CTO PCI for post-CABG patients is more difficult, even in elective cases, needing more contrast and higher doses of radiation, and is associated with a higher risk of adverse events at 12 months.13 The use of CTO PCI algorithms and techniques that are normally employed for elective cases could increase the rate of success of PCI in highly selected patients with acute myocardial infarction.14 In our case, we were not able to precisely detect the location of the anastomosis between the LITA and RITA arterial graft, therefore, any attempt to recanalize it seemed technically very challenging.

Given the patient’s presentation with an acute inferior infarction and cardiogenic shock, attempts were then directed at re-establishing blood flow to the inferolateral LV by opening a right CTO.

PCI CTO procedures are usually performed electively to allow adequate time for procedural planning and preparation,15 but in this particular setting of STEMI and refractory cardiogenic shock, an impromptu approach may be required.

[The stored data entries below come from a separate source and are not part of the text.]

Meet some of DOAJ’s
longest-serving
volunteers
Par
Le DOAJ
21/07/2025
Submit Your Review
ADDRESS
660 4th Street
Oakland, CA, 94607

A primary retrograde approach was performed in the presence of a complex CTO with a (Japan CTO score) J-CTO13 at 4 (proximal cap ambiguity, length of the occlusion, calcifications and retry). The retrograde crossing was easily achieved via the left system using the remaining arterial graft between the obtuse marginal and the PDA. In cases of retrograde approach, the easiest and safest collateral is the venous graft for post-CABG patients16 but in our case, the arterial graft was large and straight enough to allow crossing with a regular microcatheter.

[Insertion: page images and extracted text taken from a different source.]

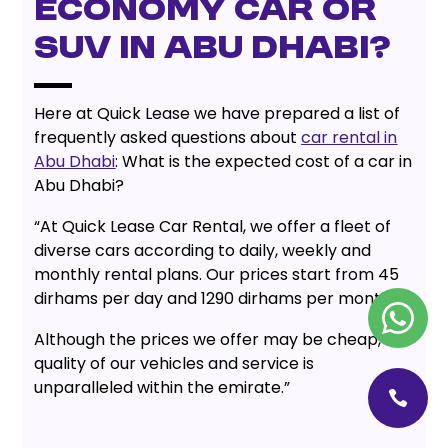
economy car or
SUV in Abu Dhabi?
Here at Quick Lease we have prepared a list of
frequently asked questions about
car rental in
Abu Dhabi
: What is the expected cost of a car in
Abu Dhabi?
“At Quick Lease Car Rental, we offer a fleet of
diverse cars according to daily, weekly and
monthly rental plans. Our prices start from 45
dirhams per day and 1290 dirhams per month.
Although the prices we offer may be cheap, the
quality of our vehicles and service is
unparalleled within the emirate.”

Retrograde dissection and re-entry is the most commonly used retrograde crossing technique17,18 and was also preferred in our case. After externalization, the lesion was prepared by rotational atherectomy.

After PCI the ECG and hemodynamic status of the patient improved significantly. The patient was successfully weaned from ECMO only 6 hours after opening the RCA. The renal function recovered rapidly 24h after the procedure. The total amount of contrast was limited by the retrograde technic that allowed us the realization of almost all PCI steps without additional contrast administration. Acute kidney injury needs to be limited as much as possible knowing that it could negatively impact the prognosis of the patients.

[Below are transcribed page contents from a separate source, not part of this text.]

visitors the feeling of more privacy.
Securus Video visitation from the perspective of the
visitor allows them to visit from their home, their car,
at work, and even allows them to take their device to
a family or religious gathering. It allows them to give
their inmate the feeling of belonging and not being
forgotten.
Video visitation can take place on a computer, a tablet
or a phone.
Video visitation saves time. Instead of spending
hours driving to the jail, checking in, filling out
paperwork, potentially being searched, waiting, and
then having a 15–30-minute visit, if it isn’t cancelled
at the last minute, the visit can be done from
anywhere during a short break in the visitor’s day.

Our case is unique in that it is the only case, to our knowledge, that describes the effective treatment of cardiogenic shock due to an acute inferior posterior STEMI in a patient with a history of RCA CTO using retrograde percutaneous interventions performed through an arterial graft segment from the left circumflex coronary artery to the distal RCA.

Conclusion

The use of arterial bypass grafts for coronary revascularization is increasing. Accordingly, in the future, there will likely be an increase in the number of patients with arterial bypass grafts who present with acute STEMIs requiring emergency percutaneous revascularization. This report documents the unique use of an approach for acute PCI using the native left circumflex artery and an arterial graft segment to provide access to the RCA to allow retrograde CTO interventions. Our patient presented with an acute inferior STEMI and cardiogenic shock but was stabilized after revascularization. While this case may be unusual, it demonstrates that alternative approaches of revascularization may be needed in patients with previously placed arterial coronary bypass grafts and acute myocardial infarctions.

Patient Consent

The patient provided informed consent for publication of their case details and any accompanying images, Institutional approval was not required to publish the case details.

Disclosure

The authors report no conflicts of interest in this work.